Jamie's Comfort Food

By Jamie Oliver

© 2024 Jamie Oliver Enterprises Limited

© 2024 Jamie Oliver Enterprises Limited

Panettone bread and butter pudding recipe | Jamie Oliver (2024)

FAQs

Why is my bread and butter pudding dry? ›

If you somehow overcook it and it becomes dry or you're reheating your bread pudding, you can fix it by adding a bread pudding sauce or cream on top.

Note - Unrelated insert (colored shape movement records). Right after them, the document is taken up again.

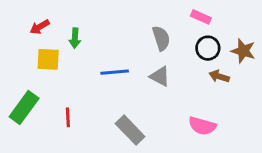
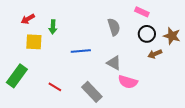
gray triangle: (160, 76) -> (114, 63), moved
brown arrow: (219, 76) -> (155, 54), turned -40
red line: (68, 117) -> (55, 87), moved, turned -56
pink semicircle: (202, 126) -> (128, 82), moved

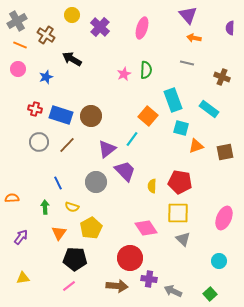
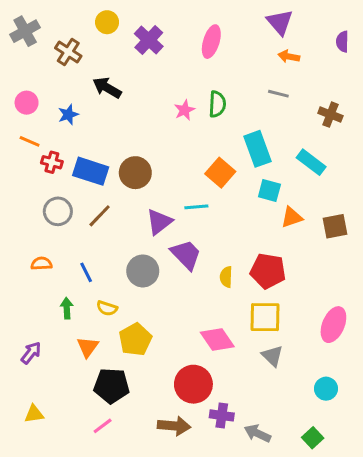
orange line: (20, 45) -> (30, 141), moved
cyan line: (132, 139) -> (196, 207), turned 49
orange semicircle: (12, 198) -> (41, 264), moved

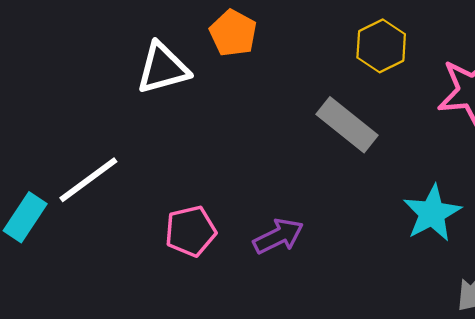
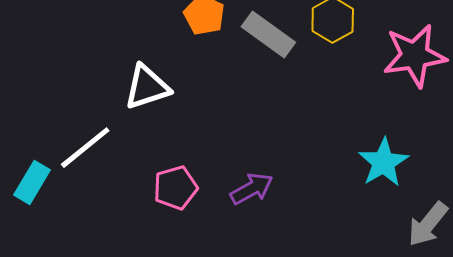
white triangle: (163, 68) -> (147, 87), moved
gray rectangle: (347, 125) -> (268, 34), moved

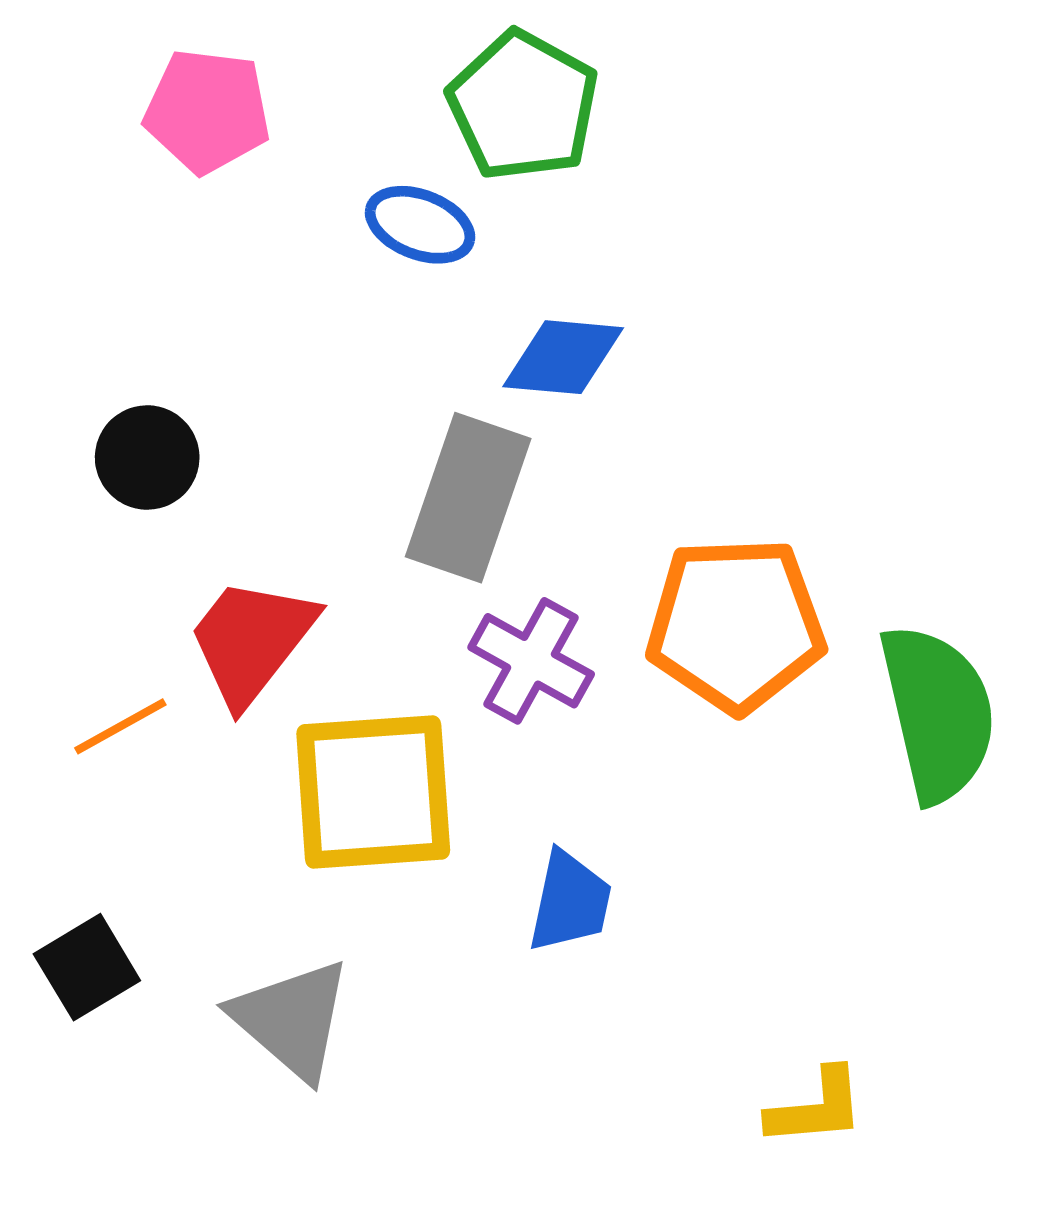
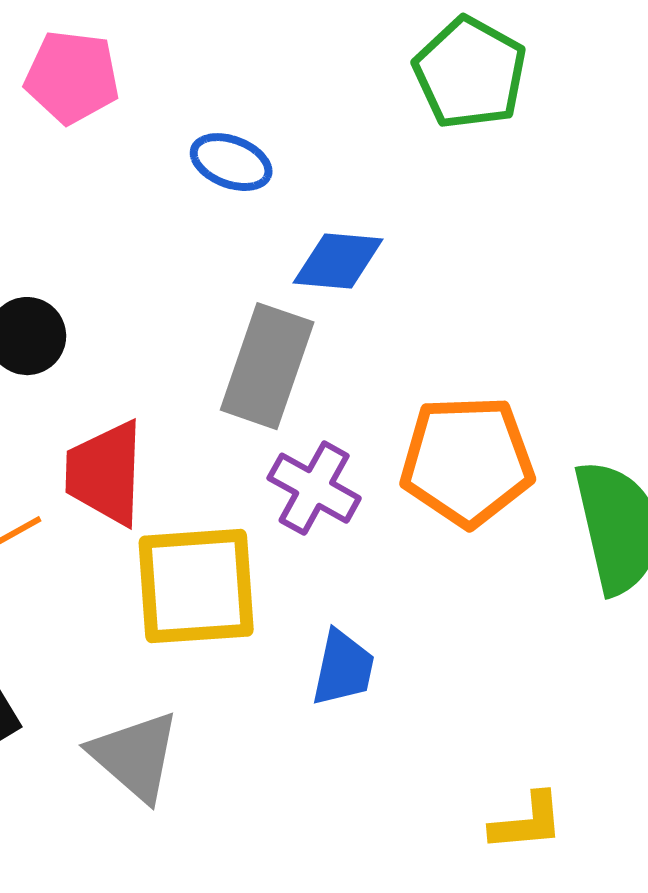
green pentagon: (523, 106) -> (470, 73), moved
red trapezoid: (251, 641) -> (105, 473), turned -36

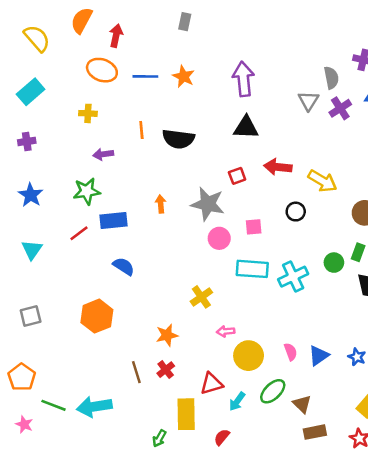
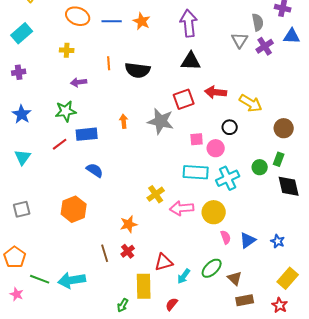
red square: (237, 176) -> (184, 99), size x1.5
pink circle: (219, 238) -> (216, 148), moved
pink arrow: (226, 331) -> (182, 208), moved, size x1.6
yellow circle: (249, 356) -> (214, 212), moved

Should you butter Panettone? ›

Panettone can be eaten in a variety of ways. It's commonly sliced and enjoyed as is, but it can also be toasted, buttered, used in desserts like bread pudding, or even paired with savoury dishes.

How long does Panettone last? ›

Panettone keeps far longer than other breads or cakes. For a classic panettone the shelf life might well be 4-6 months. However, panettone with flavoured creams are usually shorter, perhaps 2-3 months. Just check the best before date on the pack.

What do you do with Panettone? ›

It's delicious for breakfast, pairs perfectly with a cup of tea for a snack, and can even make a delightful dessert. Panettone has become a popular Christmas staple worldwide, and it's also traditionally served on New Year's and Twelfth Night.

Why does my bread pudding taste like egg? ›

Bread pudding's magic is how the old, dried bread can be re-invigorated with a mixture of milk, eggs, and sugar that it soaks up like a sponge, but when the eggs aren't properly beaten you have a separation of the beaten yolk from the beaten whites which gives you the scrambled egg look and flavor.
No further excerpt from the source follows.